Staff at our marina have heard that this is the worst year for barnacles in twelve years. Staff at the haul out facility said they have seen boats with brand new bottom paint come in covered in barnacles. (FYI - boats in the Bay are typically painted with a bottom paint that deters growth. Depending on the paint, how much the boat is used, and other various factors, this process is repeated every couple of years.)

So, how often do you have to remove living organisms from your house so everything will work properly?

On a positive note, I captained the boat out of the slip for the first time. I was more comfortable than I expected to feel and will continue to learn. The next step is docking and will require many deep breaths on that day.

Along that note, so many people have shared stories with us about the arguments and yelling between spouses while docking, leaving the slip, anchoring, etc. (some even say that divorces are caused because of it -- aren't boats supposed to be fun?). Communication while the boat is moving can be difficult. In a car, you can simply apply the brakes, pull over, and discuss how to drive the car. There are no brakes on a boat. If it isn't tied to a dock or successfully anchored, there is very little to keep it from moving. Decisions that must be made quickly and differences of opinion or understanding are not a good mix. Doug and I have been boating together for 13 1/2 years and had to learn how to communicate on a boat. While we aren't experts, our mutual understanding makes us good partners. We often discuss how we think the boat will react to the wind and current before pulling out of or into a slip or new situation and will debrief after both good and bad events. Is there an aspect of life with your partner that has taken years of communication trial and error?

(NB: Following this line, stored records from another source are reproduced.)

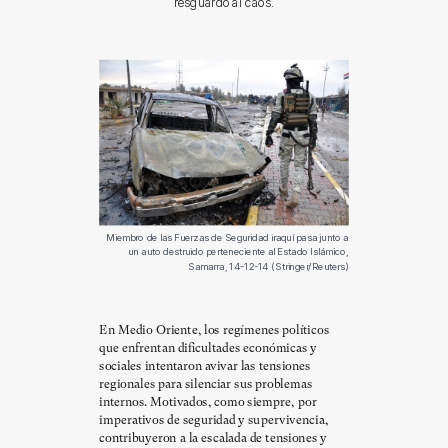
resguardo al caos.
Miembro de las Fuerzas de Seguridad iraquí pasa junto a
un auto destruido perteneciente al Estado Islámico,
Samarra, 14-12-14 (Stringer/Reuters)
En Medio Oriente, los regímenes políticos
que enfrentan dificultades económicas y
sociales intentaron avivar las tensiones
regionales para silenciar sus problemas
internos. Motivados, como siempre, por
imperativos de seguridad y supervivencia,
contribuyeron a la escalada de tensiones y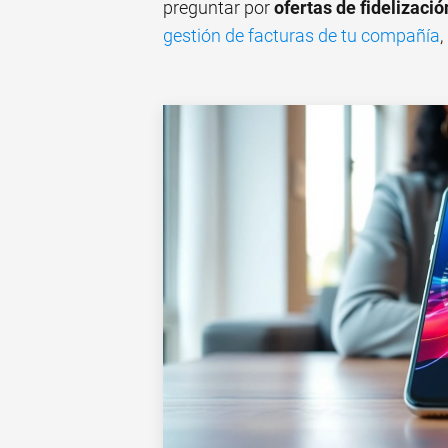
preguntar por
ofertas de fidelizació
gestión de facturas de tu compañía
,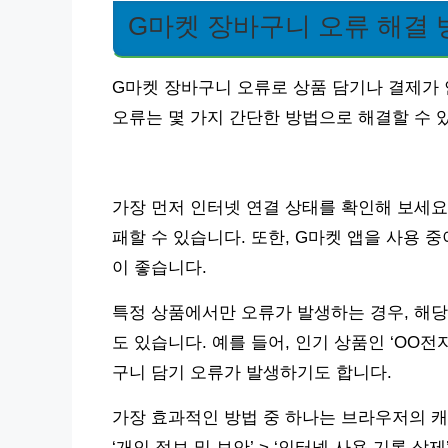
G마켓 장바구니 오류 해결 
G마켓 장바구니 오류로 상품 담기나 결제가 
오류는 몇 가지 간단한 방법으로 해결할 수 
가장 먼저 인터넷 연결 상태를 확인해 보세요
패할 수 있습니다. 또한, G마켓 앱을 사용
이 좋습니다.
특정 상품에서만 오류가 발생하는 경우, 해당
도 있습니다. 예를 들어, 인기 상품인 ‘OO전
구니 담기 오류가 발생하기도 합니다.
가장 효과적인 방법 중 하나는 브라우저의 캐시
‘개인 정보 및 보안’ > ‘인터넷 사용 기록 삭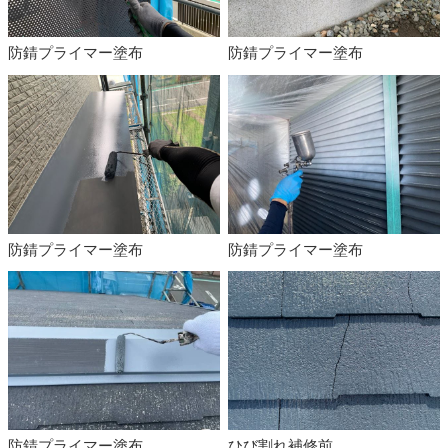
防錆プライマー塗布
防錆プライマー塗布
防錆プライマー塗布
防錆プライマー塗布
防錆プライマー塗布
ひび割れ補修前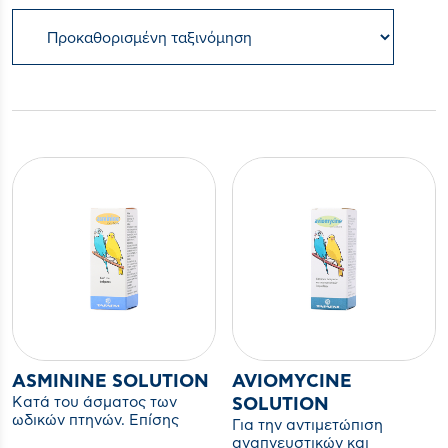
ASMININE SOLUTION
AVIOMYCINE
Κατά του άσματος των
SOLUTION
ωδικών πτηνών. Επίσης
Για την αντιμετώπιση
χορηγείται και μετα από
αναπνευστικών και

  1. Those look so nasty! I assume AC is back up and running. Thankfully we had some cooler temps. A BIG congrats on getting out of the slip. I don't see how either of you do it, but I know y'all have done it for years and it's so comfortable for you both. 13.5! :)

    1. Yes, the AC is up and running again. Phew! Sometimes I'm not sure how we maneuver the boat -- a bit of experience with a dash of luck I guess.

  2. That is a great/gross photo of the barnacle! I'm glad your AC is back in action!

    1. Doug thought of and took the barnacle picture - so I can't take credit. It is a pretty cool photo, though.